"Little Faces" by Vonda N. McIntyre
The latest in SCI FICTION from Vonda N. McIntyre, "Little Faces," sends us to a world of miraculous biologies, living space ships, and near immortals. Yalnis and her ship have decided to spawn a daughter. The ancient Seyyan wants to impose her conditions and memories upon Yalnis and her new daughter, resulting in grief for both of then.
McIntyre's novellette is filled with biological substitutes for many of the old standards of space-based stories: the biological ships emit allergy-inducing membranes instead of power shields; they spit reaction causing silks, rather than firing lasers or photon torpedoes; gardens with wildlife instead of hydroponics tanks. The ships are almost analogous to bacteria that can carry people.
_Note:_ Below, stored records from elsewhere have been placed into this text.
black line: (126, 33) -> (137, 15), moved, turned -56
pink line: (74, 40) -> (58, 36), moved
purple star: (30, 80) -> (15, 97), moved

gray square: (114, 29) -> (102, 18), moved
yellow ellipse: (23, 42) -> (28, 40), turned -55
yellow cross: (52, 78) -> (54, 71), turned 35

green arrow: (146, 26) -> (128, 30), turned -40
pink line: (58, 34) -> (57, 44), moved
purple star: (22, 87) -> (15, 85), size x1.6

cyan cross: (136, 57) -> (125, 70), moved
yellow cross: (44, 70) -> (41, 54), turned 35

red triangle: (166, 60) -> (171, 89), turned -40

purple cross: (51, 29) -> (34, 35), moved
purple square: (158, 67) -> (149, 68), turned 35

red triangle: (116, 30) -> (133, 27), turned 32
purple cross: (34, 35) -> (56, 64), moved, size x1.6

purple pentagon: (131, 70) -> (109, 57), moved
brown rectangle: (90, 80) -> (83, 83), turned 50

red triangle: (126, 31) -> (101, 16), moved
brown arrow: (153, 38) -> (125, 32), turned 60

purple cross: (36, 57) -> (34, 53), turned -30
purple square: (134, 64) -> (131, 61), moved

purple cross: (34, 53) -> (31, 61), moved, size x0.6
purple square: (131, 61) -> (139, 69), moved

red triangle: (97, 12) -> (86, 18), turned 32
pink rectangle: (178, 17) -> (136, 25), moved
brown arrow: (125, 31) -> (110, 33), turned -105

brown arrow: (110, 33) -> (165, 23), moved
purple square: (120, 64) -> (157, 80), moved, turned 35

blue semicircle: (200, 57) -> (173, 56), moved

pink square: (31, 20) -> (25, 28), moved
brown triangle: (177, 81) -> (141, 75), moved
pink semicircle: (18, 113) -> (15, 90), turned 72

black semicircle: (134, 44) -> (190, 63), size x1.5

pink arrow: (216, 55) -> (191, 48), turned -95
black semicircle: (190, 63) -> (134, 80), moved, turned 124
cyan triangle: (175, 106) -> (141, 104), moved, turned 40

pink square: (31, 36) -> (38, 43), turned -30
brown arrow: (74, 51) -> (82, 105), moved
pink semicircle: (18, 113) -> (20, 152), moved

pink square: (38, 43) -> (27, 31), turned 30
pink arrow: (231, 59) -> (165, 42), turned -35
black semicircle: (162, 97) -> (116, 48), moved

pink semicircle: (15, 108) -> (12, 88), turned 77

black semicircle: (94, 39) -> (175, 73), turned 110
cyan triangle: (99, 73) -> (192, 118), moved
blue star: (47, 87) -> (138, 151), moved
I would be remiss if I did not mention the little faces of the title. This is a world where the people are all female, who are adorned with companions, symbiotic male counterparts that carry the memories of the females who spawned them. The companions will defend their host female and are intimately necessary for the perpetuation of the race, necessary for conception and for the transfer of the memories of both mother and the lover from whom the mother accepted the companion. But while the companions can't be avoided in this world, like all the most successful science fiction stories, the strange biology depicted isn't the focus of the story.
This is ultimately a story about bringing down the arrogant and unrepentant for their crimes against the innocent. And possibly a comment on how the very long-lived will lose the flexibility to adapt to the world as it changes.
"Little Faces" is a good story, but not necessarily an easy one to read. This reader had to read the story more than once to get a real feel of its complexity and depth.